▼
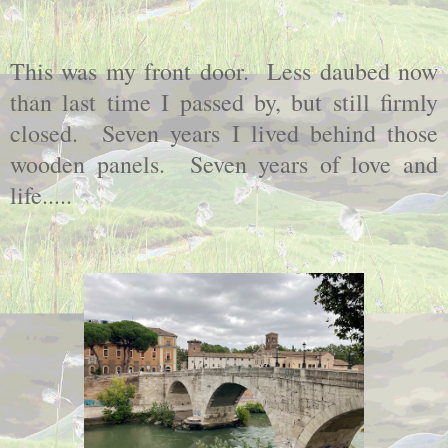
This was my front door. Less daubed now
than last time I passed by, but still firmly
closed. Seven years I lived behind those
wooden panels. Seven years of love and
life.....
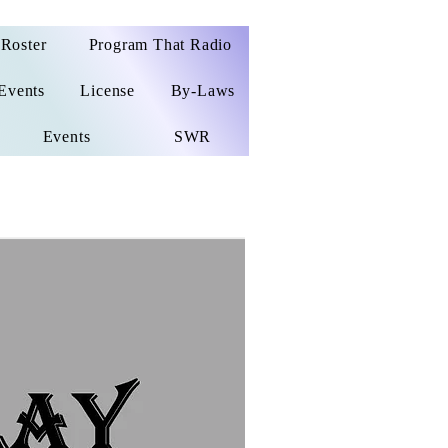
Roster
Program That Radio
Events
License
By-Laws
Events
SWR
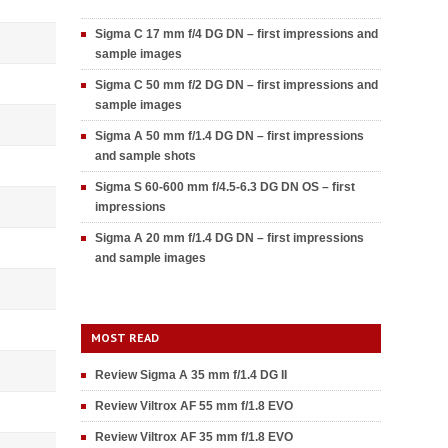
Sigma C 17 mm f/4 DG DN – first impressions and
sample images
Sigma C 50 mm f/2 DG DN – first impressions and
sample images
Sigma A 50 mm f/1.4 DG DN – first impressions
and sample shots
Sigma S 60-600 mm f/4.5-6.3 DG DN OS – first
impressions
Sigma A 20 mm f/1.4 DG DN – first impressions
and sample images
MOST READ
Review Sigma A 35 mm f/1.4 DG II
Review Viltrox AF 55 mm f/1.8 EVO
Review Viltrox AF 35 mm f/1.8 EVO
▲
• **Problem to work on**
An exact copy of every line above, minus the pictures, is the required output.

• **Solution for this exercise**
This was my front door. Less daubed now
than last time I passed by, but still firmly
closed. Seven years I lived behind those
wooden panels. Seven years of love and
life.....
Roster
Program That Radio
Events
License
By-Laws
Events
SWR
Sigma C 17 mm f/4 DG DN – first impressions and
sample images
Sigma C 50 mm f/2 DG DN – first impressions and
sample images
Sigma A 50 mm f/1.4 DG DN – first impressions
and sample shots
Sigma S 60-600 mm f/4.5-6.3 DG DN OS – first
impressions
Sigma A 20 mm f/1.4 DG DN – first impressions
and sample images
MOST READ
Review Sigma A 35 mm f/1.4 DG II
Review Viltrox AF 55 mm f/1.8 EVO
Review Viltrox AF 35 mm f/1.8 EVO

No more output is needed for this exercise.